Helena was about to respond when she felt Megan's hand on her arm. "You should come back to his bedroom," Megan said, looking down and smiling, cheerfully, at the beagle, still whining, still snuffling at her feet. "He looks pretty well fed for a puppy left on his own for a week."
"Better check the kitchen for what's left of Mother Butler," Helena said dryly, tucking the phone into her shoulder bag.
Megan grimaced, casting an anxious look, which didn't rest well on her features, toward the back of the house. Helena left her to find Ernie in one of the bedrooms, which were off a narrow hallway from the living room. He was powering on a computer, which shared space on a drop-leaf table with a printer. The table was set against the one area of the wall that wasn't covered with movie posters and old black and white stills of Westerns. The other walls of the room were similarly papered with posters and shelves held lunchboxes and games featuring the names and characters of television Westerns. Stagecoach, She Wore a Yellow Ribbon, My Darling Clementine, Gunsmoke, Bonanza. Helena made a circuit of the room, noticing that many of the posters and stills featured John Wayne. On the nightstand next to the twin bed were stacks of paperback Westerns. A cowboy hat hung from a bedpost.

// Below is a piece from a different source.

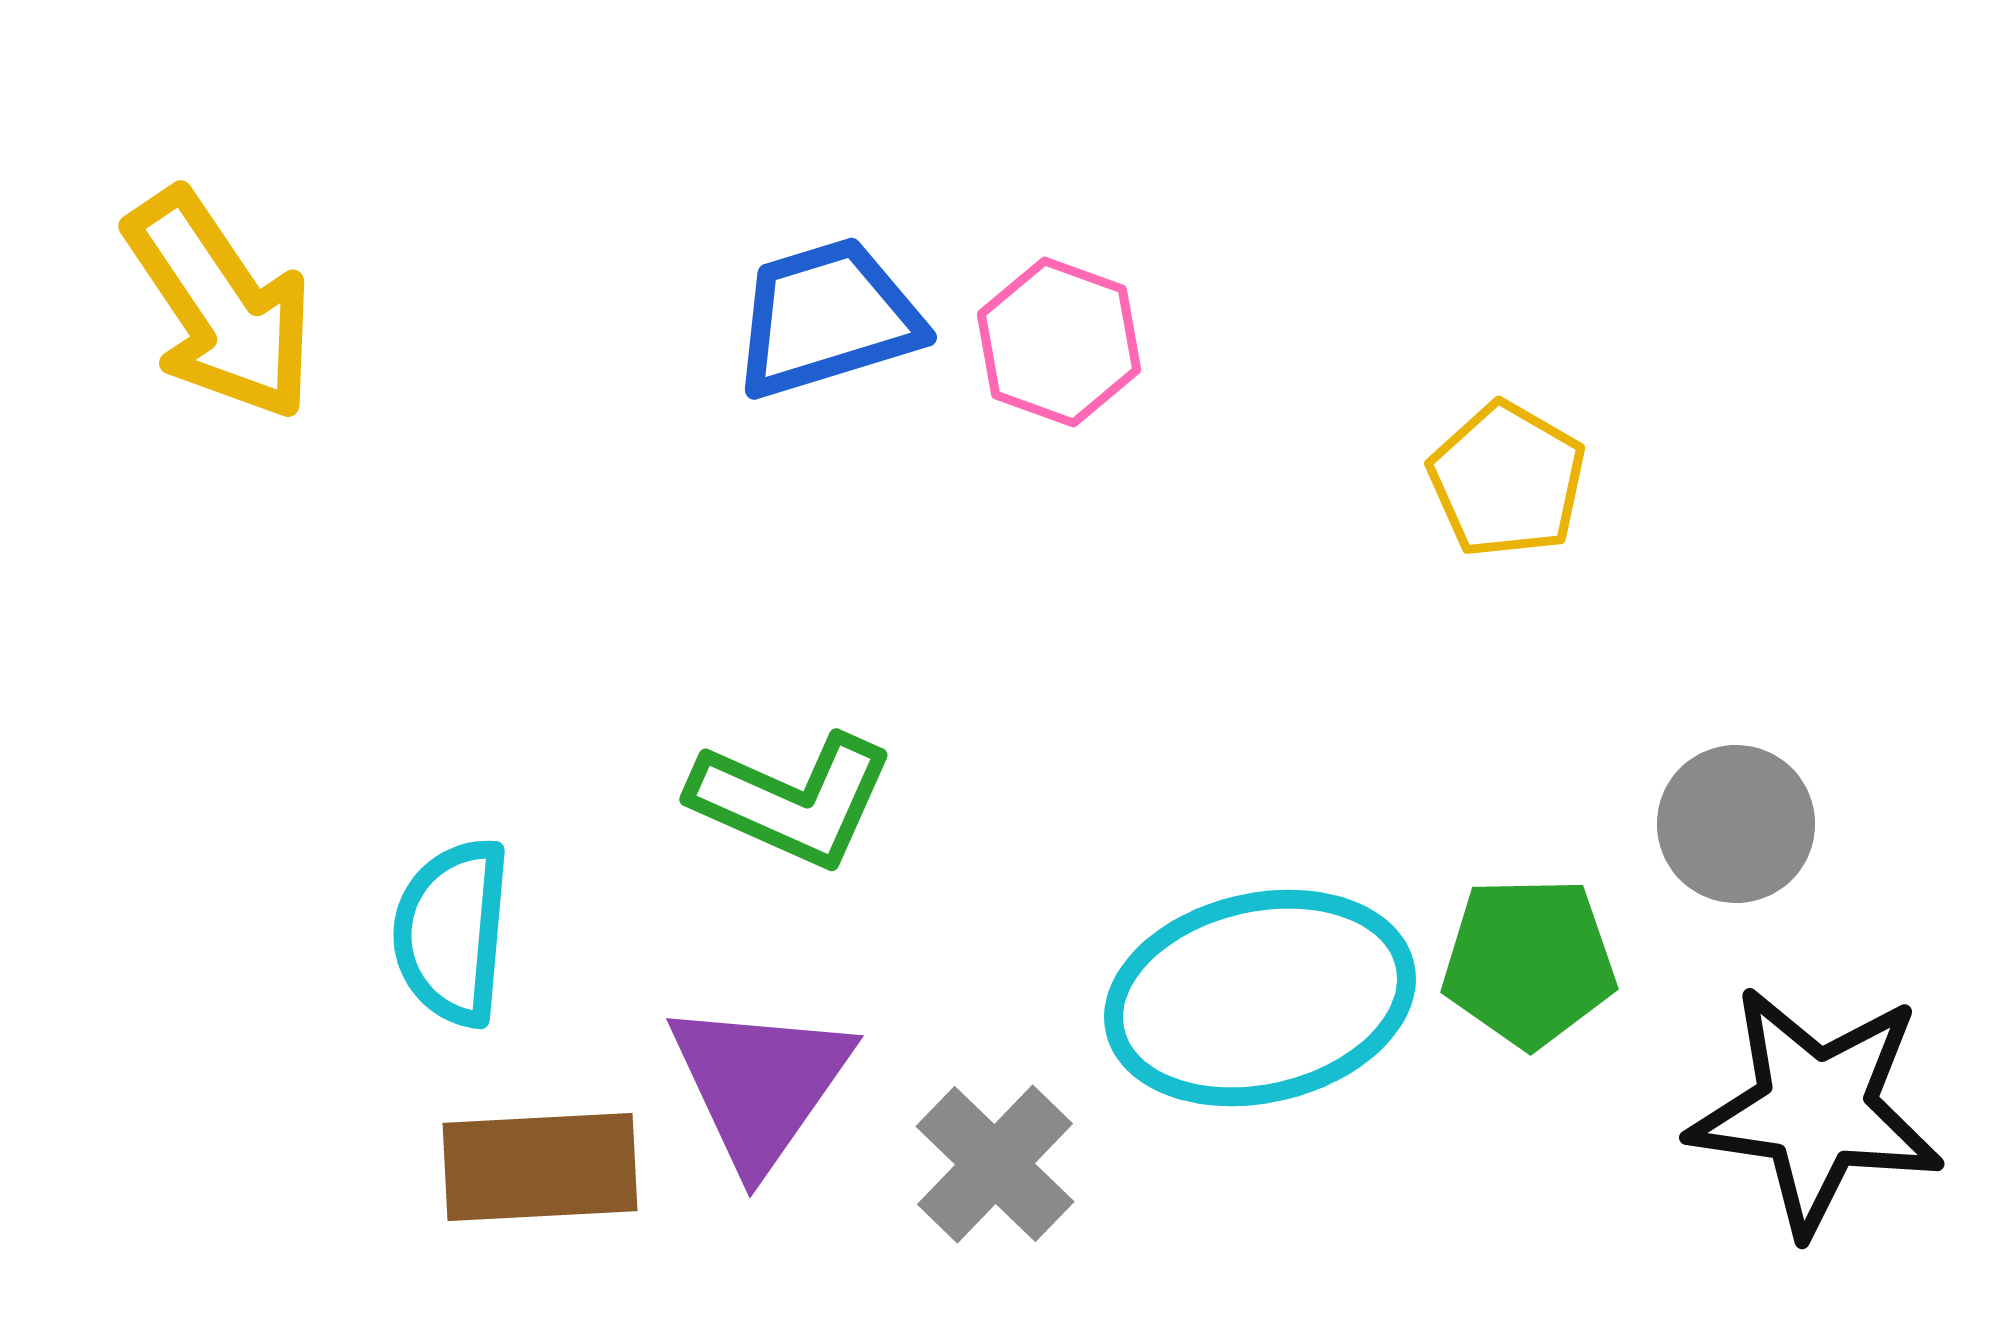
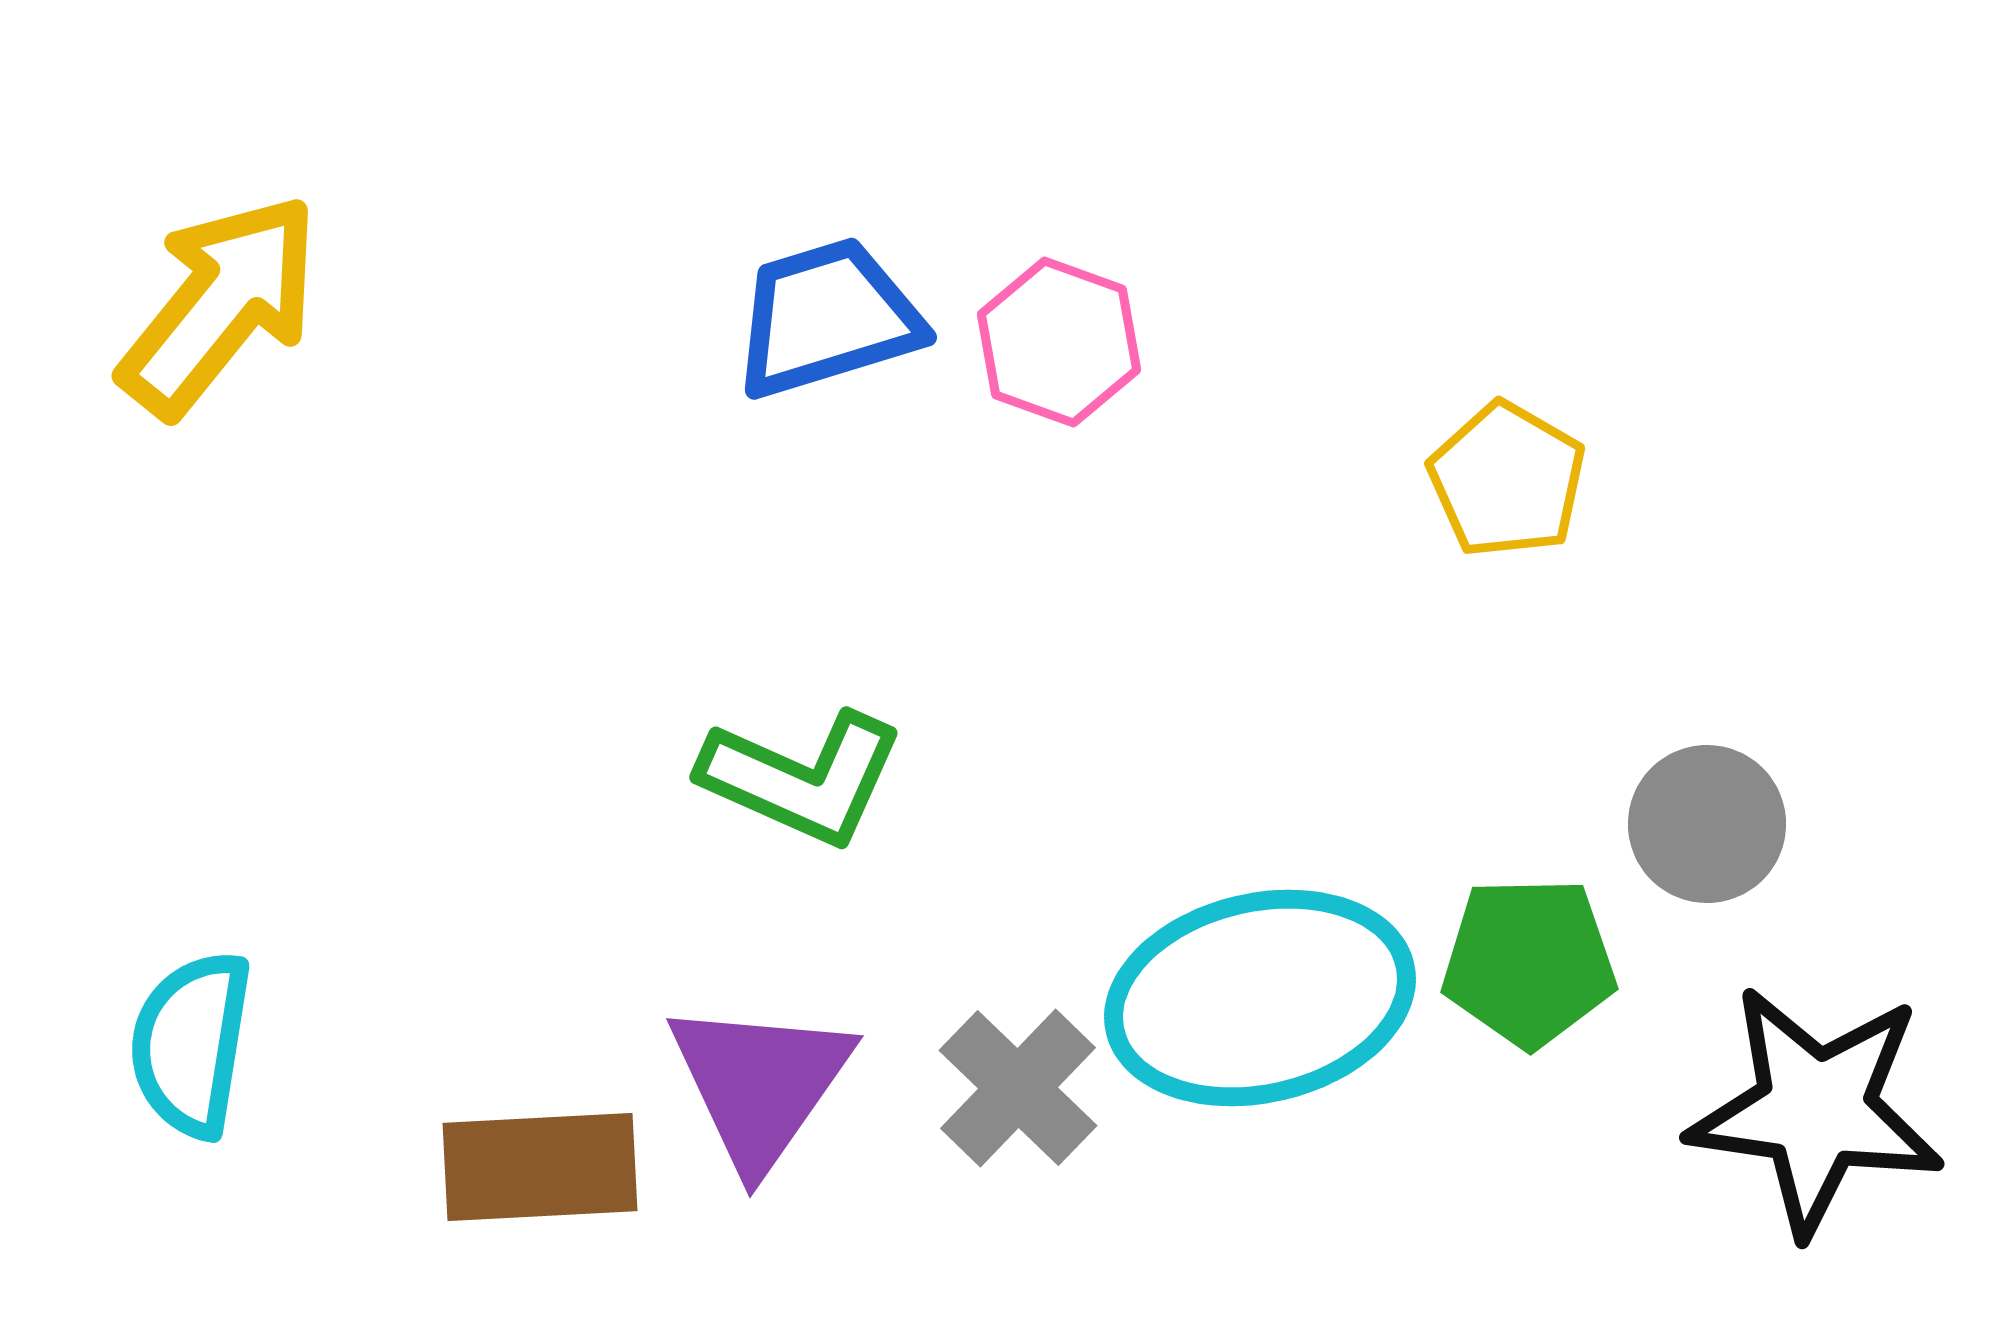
yellow arrow: rotated 107 degrees counterclockwise
green L-shape: moved 10 px right, 22 px up
gray circle: moved 29 px left
cyan semicircle: moved 261 px left, 112 px down; rotated 4 degrees clockwise
gray cross: moved 23 px right, 76 px up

"It's slow," Ernie said, frowning at the monitor.
"Turn it off. We'll take the CPU and work on it at the Warehouse." Helena opened the drawers of the nightstand and then the dresser. Nothing of interest. She hadn't found a phone on Butler, and she didn't see one here. Perhaps he had left it in his car, which was parked somewhere in Ellis more than likely. She wasn't venturing there again unless she knew she wouldn't be given another unasked-for courtesy ride to the sheriff's office. A cursory check of the closet revealed nothing of interest either.
With Ernie clutching the CPU to his chest, she quickly searched the other bedroom. It looked like it had been undisturbed for years, if the dust on the bureau was any indication. The bed was old-fashioned, the mattress and box springs set in a heavy, dark frame. The bedspread was patterned with roses as were the curtains at the windows. There would be nothing of Gene's in this room. When they returned to the living room, Megan was sitting on the couch, the beagle sitting next to her.
"Dillon had chewed opened a bag of dog food," Megan said, petting him. "There's a little doggie door cut into the back door so he can -"
"Yes, I think we understand," Helena said dismissively. "I know that you and, Dillon is it, have become fast friends, but we can alert the county's animal control -"
"Where they'll put him down in a couple of weeks when no one claims him. Mr. Butler's not going to be able to claim him, is he?" Helena only looked at her impassively. "There's no one here to take care of him. There's a dog carrier on the back porch, it's how I learned his name."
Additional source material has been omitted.